Los cinco pilares de la felicidad del niño

Supervivencia: Tecnologia

CÓMO EDUCAR PARA GENERAR ADULTOS FELICES

Supervivencia: Tecnologia
Educación, móviles y tecnología. PD

La tecnología de consumo, y especialmente la relacionada con la comunicación, ha llegado para quedarse y aunque puede ser fascinante hay que aprender a relacionarse con ella.

Es lógico y frecuente que para evitar que el bebé llore o se sienta solo, se le facilite el acceso a contenidos de Internet o se le sitúe frente al televisor.

El problema es que los efectos nocivos de esta práctica los empezamos a apreciar a medio o largo plazo.

Tenga en cuenta que un denominador común a los contenidos audiovisuales es el ritmo con el que discurren, la hiperactivación, la activación continua con el niño de espectador, activándose internamente y sin relación con su actividad externa.

Además de los perjuicios que causa el estrés mantenido en el organismo cuando no hay actividad física al mismo tiempo, estamos enseñando al niño a tener ciertas estructuras cerebrales sobreactivadas con frecuencia y lo orientamos hacia la activación y no hacia el equilibrio.
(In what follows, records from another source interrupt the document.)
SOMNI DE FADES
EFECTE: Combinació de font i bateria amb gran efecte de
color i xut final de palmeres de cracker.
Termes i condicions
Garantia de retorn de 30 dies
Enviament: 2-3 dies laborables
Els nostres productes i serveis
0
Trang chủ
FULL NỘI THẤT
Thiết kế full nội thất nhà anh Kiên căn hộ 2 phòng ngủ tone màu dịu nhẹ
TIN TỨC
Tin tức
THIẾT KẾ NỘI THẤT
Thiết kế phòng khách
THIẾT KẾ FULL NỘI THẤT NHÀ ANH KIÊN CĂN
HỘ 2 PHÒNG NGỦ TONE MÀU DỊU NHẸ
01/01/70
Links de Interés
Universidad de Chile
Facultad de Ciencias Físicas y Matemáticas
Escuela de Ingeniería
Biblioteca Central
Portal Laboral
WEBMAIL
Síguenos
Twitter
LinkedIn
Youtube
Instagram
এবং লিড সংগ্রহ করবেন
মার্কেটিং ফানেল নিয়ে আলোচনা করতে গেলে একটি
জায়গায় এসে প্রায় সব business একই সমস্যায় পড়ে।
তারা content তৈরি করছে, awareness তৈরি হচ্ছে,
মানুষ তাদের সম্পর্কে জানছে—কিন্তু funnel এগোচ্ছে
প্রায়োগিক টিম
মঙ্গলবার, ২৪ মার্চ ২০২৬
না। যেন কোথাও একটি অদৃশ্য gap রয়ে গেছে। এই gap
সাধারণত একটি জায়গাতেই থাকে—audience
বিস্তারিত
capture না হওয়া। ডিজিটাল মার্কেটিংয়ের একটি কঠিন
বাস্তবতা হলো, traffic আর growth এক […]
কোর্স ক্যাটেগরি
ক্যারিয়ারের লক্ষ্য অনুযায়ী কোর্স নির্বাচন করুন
Desde luego usted puede permitir al niño que se relacione con la tecnología, pero siempre con restricción y supervisando los contenidos.

La comunicación, el uso del móvil o de mensajería, dado el carácter adictivo y el impacto que conlleva en la personalidad del niño o adolescente, tenemos que tomárnoslos realmente con diligencia.
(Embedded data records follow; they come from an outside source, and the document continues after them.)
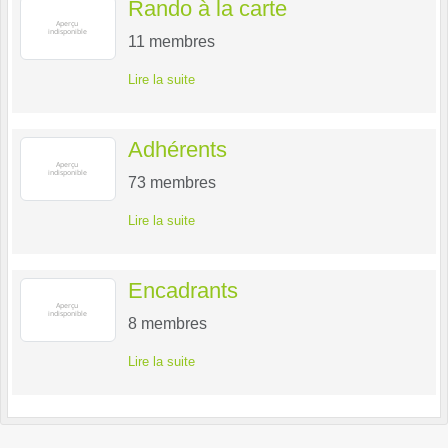
Rando à la carte
11
membres
Lire la suite
Adhérents
73
membres
Lire la suite
Encadrants
8
membres
Lire la suite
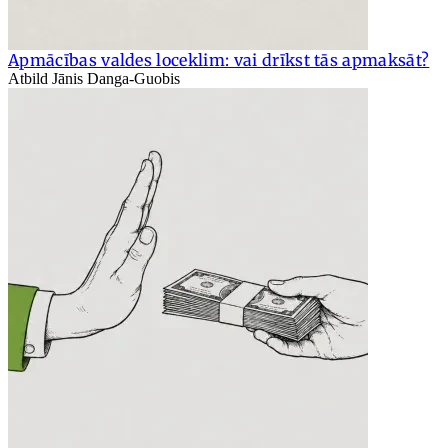
Apmācības valdes loceklim: vai drīkst tās apmaksāt?
Atbild Jānis Danga-Guobis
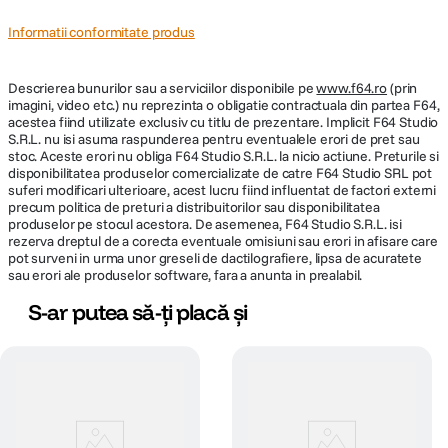
Informatii conformitate produs
Descrierea bunurilor sau a serviciilor disponibile pe
www.f64.ro
(prin
imagini, video etc.) nu reprezinta o obligatie contractuala din partea F64,
acestea fiind utilizate exclusiv cu titlu de prezentare. Implicit F64 Studio
S.R.L. nu isi asuma raspunderea pentru eventualele erori de pret sau
stoc. Aceste erori nu obliga F64 Studio S.R.L. la nicio actiune. Preturile si
disponibilitatea produselor comercializate de catre F64 Studio SRL pot
suferi modificari ulterioare, acest lucru fiind influentat de factori externi
precum politica de preturi a distribuitorilor sau disponibilitatea
produselor pe stocul acestora. De asemenea, F64 Studio S.R.L. isi
rezerva dreptul de a corecta eventuale omisiuni sau erori in afisare care
pot surveni in urma unor greseli de dactilografiere, lipsa de acuratete
sau erori ale produselor software, fara a anunta in prealabil.
S-ar putea să-ți placă și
Considere que desde siempre los niños se comunicaban con sus amigos ocasionalmente, cuando sus tareas se lo permitían.

Usted seguramente lo hacía en el recreo del colegio, cuando compartía alguna actividad entre semana y el fin de semana con algo más de intensidad. Ahora están comunicados siempre.

Los riesgos de esta actividad, en apariencia inocua, no solo son los evidentes, sino que hay que prestar atención a riesgos encubiertos como la presión a la uniformidad, al pensamiento único para quedar bien con el grupo.
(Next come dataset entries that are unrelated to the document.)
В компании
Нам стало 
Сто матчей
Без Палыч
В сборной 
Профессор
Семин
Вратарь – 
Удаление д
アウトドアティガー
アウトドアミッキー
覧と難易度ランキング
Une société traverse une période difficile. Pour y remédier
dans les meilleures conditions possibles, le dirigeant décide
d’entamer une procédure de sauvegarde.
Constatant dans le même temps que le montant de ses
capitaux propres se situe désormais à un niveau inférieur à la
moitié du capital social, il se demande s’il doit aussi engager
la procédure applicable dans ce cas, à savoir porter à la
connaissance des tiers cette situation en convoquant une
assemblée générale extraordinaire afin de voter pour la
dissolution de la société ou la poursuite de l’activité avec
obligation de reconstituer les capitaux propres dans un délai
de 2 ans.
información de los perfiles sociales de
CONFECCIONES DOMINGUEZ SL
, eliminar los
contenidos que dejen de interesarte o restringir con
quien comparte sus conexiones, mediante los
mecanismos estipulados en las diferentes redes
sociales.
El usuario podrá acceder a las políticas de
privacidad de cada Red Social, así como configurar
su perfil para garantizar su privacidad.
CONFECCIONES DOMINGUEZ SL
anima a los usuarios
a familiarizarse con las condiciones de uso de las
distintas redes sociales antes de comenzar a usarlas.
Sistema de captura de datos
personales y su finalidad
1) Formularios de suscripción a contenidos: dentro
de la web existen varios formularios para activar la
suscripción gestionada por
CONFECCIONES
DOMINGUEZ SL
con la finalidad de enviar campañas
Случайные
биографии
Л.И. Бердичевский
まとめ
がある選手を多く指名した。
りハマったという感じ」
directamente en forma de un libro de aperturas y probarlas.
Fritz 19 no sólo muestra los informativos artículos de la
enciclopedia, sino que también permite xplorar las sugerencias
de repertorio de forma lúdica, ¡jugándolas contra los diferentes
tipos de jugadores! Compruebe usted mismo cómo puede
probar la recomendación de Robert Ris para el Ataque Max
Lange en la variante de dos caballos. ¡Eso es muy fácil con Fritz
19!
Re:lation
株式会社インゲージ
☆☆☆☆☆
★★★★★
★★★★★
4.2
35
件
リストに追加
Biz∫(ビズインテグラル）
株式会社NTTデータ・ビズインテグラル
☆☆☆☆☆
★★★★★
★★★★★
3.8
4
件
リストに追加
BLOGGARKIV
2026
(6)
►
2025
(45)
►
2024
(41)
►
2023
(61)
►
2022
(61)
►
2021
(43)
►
Por otro lado, la comunicación permanente secuestra la atención del niño y del adolescente y obstaculiza su discurso interno y por tanto su desarrollo intelectual.

¿Prohibir? Hasta cierta edad sin dudarlo y posteriormente su uso debe limitarse a ciertos momentos   del día, sin claves secretas y siendo usted el que custodia el aparato en cuestión.

Desde luego que estamos hablando también de autoridad, se la doy por supuesta, pero en todo caso esto lo trataremos también en profundidad.